**The task:**
Copy out every line of the data where the word "похудения" is found.

**Supplied entries:**
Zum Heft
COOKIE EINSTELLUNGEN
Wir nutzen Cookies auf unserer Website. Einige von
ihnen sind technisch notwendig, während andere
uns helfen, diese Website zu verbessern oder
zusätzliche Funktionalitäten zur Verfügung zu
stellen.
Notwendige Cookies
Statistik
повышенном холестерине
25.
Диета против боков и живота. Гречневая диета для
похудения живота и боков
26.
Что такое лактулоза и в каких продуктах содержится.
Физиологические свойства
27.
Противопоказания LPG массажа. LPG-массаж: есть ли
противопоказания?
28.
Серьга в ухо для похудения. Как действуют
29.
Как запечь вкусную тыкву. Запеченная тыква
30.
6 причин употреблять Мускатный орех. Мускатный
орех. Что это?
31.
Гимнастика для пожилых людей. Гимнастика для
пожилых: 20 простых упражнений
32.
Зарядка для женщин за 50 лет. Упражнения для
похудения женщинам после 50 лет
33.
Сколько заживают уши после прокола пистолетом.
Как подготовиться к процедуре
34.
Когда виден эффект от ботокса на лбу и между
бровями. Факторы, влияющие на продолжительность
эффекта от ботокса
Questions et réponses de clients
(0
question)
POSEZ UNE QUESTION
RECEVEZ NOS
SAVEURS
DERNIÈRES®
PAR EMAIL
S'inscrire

==

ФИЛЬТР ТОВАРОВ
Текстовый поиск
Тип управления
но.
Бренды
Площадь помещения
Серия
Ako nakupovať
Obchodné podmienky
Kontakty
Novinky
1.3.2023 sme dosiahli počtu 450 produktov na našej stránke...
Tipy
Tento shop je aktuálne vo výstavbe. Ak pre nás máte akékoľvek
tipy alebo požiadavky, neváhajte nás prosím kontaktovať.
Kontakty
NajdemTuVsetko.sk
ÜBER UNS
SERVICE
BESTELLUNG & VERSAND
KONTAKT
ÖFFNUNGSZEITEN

**Answer space:**
похудения живота и боков
Серьга в ухо для похудения. Как действуют
похудения женщинам после 50 лет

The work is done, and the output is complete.